A small family enterprise, it’s been quietly doing its thing for almost a decade now.
I first visited in 2007, and have enjoyed several meals there since.
On this occasion, I took along a dining partner who was unacquainted with the simple joys of Iranian cuisine.
The food is certainly not for those used to ‘light dining’.
Heavy on grilled meats and flavoursome pates, pickles and salads, the menu - like the restaurant and its owners - has nothing pretentious about it.
In fact, by the way our menus were falling apart at the seams, it was obvious the offer at Darvish hasn’t changed since it started.
But then, why change a good thing?
Little Oliver popped in for an early-bird dinner on a midweek and found the small restaurant buzzing with a single large group who were there to celebrate a child’s birthday and were clearly loving it.
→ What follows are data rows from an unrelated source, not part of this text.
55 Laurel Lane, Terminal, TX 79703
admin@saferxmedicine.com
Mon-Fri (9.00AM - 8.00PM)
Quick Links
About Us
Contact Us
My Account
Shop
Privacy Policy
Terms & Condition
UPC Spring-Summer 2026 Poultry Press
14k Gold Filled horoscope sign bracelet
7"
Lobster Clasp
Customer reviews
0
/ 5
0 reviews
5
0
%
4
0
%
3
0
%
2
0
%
During our short stop-off, another small group came in and asked for their ‘usual’, with the waiter smiling and nodding his head. Darvish is clearly a place that people love to visit again and again.
As this was an express visit, we asked if the food could be brought out as quick as possible and were not disappointed with the speedy service.
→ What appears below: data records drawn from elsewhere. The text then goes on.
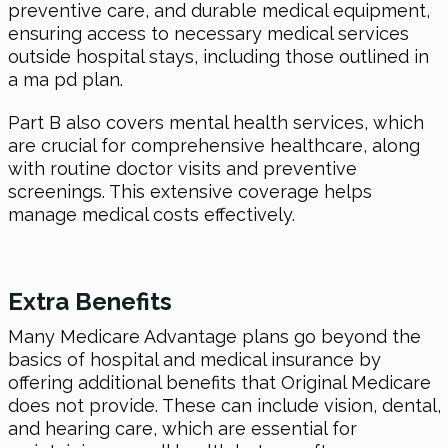
preventive care, and durable medical equipment,
ensuring access to necessary medical services
outside hospital stays, including those outlined in
a ma pd plan.
Part B also covers mental health services, which
are crucial for comprehensive healthcare, along
with routine doctor visits and preventive
screenings. This extensive coverage helps
manage medical costs effectively.
Extra Benefits
Many Medicare Advantage plans go beyond the
basics of hospital and medical insurance by
offering additional benefits that Original Medicare
does not provide. These can include vision, dental,
and hearing care, which are essential for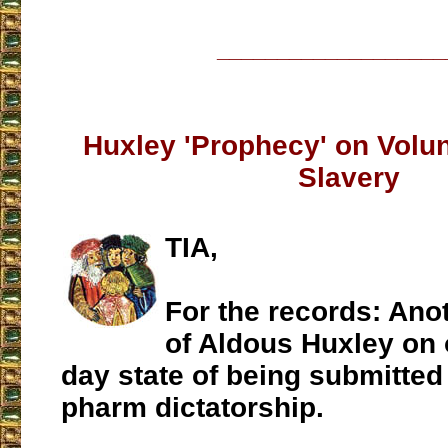
___________________
Huxley 'Prophecy' on Volun
Slavery
TIA,
For the records: Ano
of Aldous Huxley on 
day state of being submitted 
pharm dictatorship.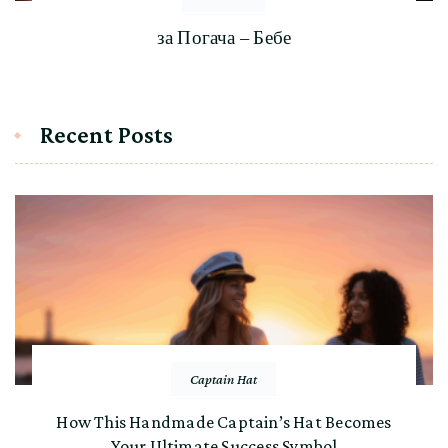
за Погача – Бебе
Recent Posts
Captain Hat
How This Handmade Captain’s Hat Becomes
Your Ultimate Success Symbol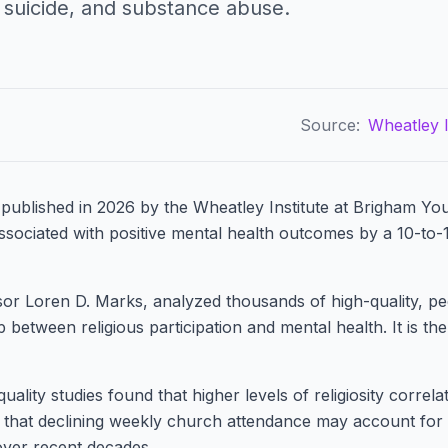
, suicide, and substance abuse.
Source:
Wheatley I
published in 2026 by the Wheatley Institute at Brigham You
associated with positive mental health outcomes by a 10-to-
sor Loren D. Marks, analyzed thousands of high-quality, pe
 between religious participation and mental health. It is the
ality studies found that higher levels of religiosity correla
d that declining weekly church attendance may account fo
 over recent decades.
To start with, we opted to share the Mirza Ghasemi (£3.50). This vegetarian pate, made of mashed grilled aubergine, tomatoes garlic and spices, had real depth. Served with hot, fresh, crispy naan bread straight from the restaurant’s own clay oven, this was incredibly moreish,
As this was not my first visit, I deliberately went for something I’d not tried before for my main. As I was after a light meal - as light as possible in Persian terms - fish seemed a good option, although there’s not much of it on the menu. So I went for the Sabzi Polo Ba Mai (£8.50), which was advertised as salmon or sea bass served with herby rice. Unfortunately neither fish was available, but rainbow trout was offered instead. I have to say the dish was outstanding. The pan-fried trout was perfectly cooked and the fish just fell away from the bone. The accompanying herby rice, loaded with fresh dill and with every grain fluffy and beautifully cooked, was a stunning accompaniment. A real joy to eat.
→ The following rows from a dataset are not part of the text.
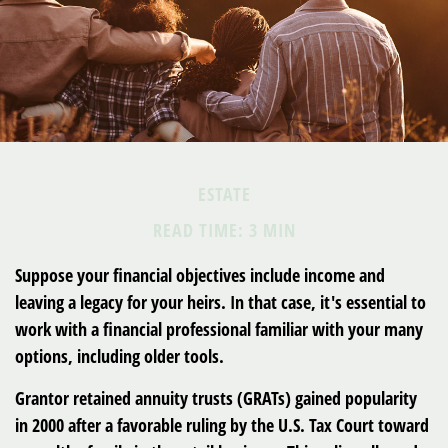
ESTATE
READ TIME: 3 MIN
Suppose your financial objectives include income and
leaving a legacy for your heirs. In that case, it's essential to
work with a financial professional familiar with your many
options, including older tools.
Grantor retained annuity trusts (GRATs) gained popularity
in 2000 after a favorable ruling by the U.S. Tax Court toward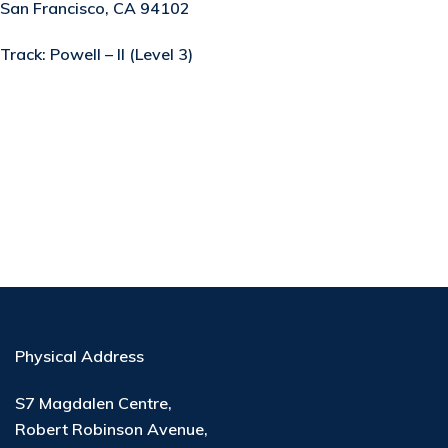
San Francisco, CA 94102
Track:
Powell – II (Level 3)
Physical Address
S7 Magdalen Centre,
Robert Robinson Avenue,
My companion opted for a Chello Kebab Makhsoos (£8) a skewer of chicken fillet and a skewer of lamb kebab, served together with grilled tomatoes and saffron rice. The meat was very well cooked, the lamb slightly better so than the chicken, which was a tiny bit dry but still very tasty,
The service was impeccable and the food - at a total cost of just over £20 - an affordable and oft-repeatable treat.